The juvenile justice system is brutal, but it's even worse than we thought.
According to a recent report, sexual abuse is one of the primary predictors for female inmates in the juvenile justice system. The study, titled “The Sexual Abuse to Prison Pipeline: The Girl’s Story,” asserts that the system is ill-equipped to treat the problem, especially given that many inmates are victims of sex trafficking. Though the stats on sex trafficking victims can be shaky (at best), the report also stated that a study in Oregon found that 93% of juvenile female inmates have experienced sexual or physical abuse. From that pool, 31% of these incarcerated young women suffered sexual abuse specifically. This is disproportionate to males, whose sexual abuse rates among juvenile inmates is about 7%. Though disproportionate, both sets of statistics are tragic.

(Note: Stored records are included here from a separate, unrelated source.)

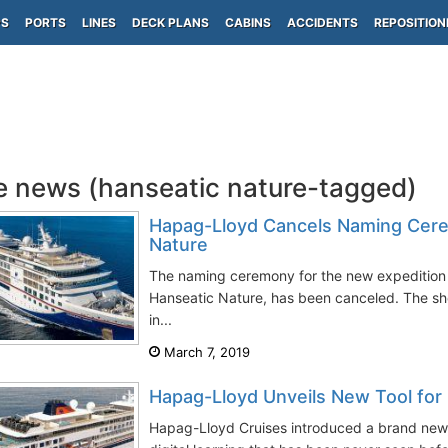
PS
PORTS
LINES
DECK PLANS
CABINS
ACCIDENTS
REPOSITION
e news (hanseatic nature-tagged)
Hapag-Lloyd Cancels Naming Cere
Nature
The naming ceremony for the new expedition 
Hanseatic Nature, has been canceled. The s
in...
March 7, 2019
Hapag-Lloyd Unveils New Tool for 
Hapag-Lloyd Cruises introduced a brand new,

“When law enforcement views girls as perpetrators, and when their cases are not dismissed or diverted but sent deeper into the justice system, the cost is twofold: girls’ abusers are shielded from accountability, and the trauma that is the underlying cause of the behavior is not addressed,” the report explains.
You don't say . . .
“Our girls, and especially our girls at the margins, are suffering, and what the study shows is how violence is part of their lives and how the response is criminalization,” said Human Rights Project Executive Director Malika Saada Saar said in a press release.
In this harsh world, how do we treat the problem? Is there a solution?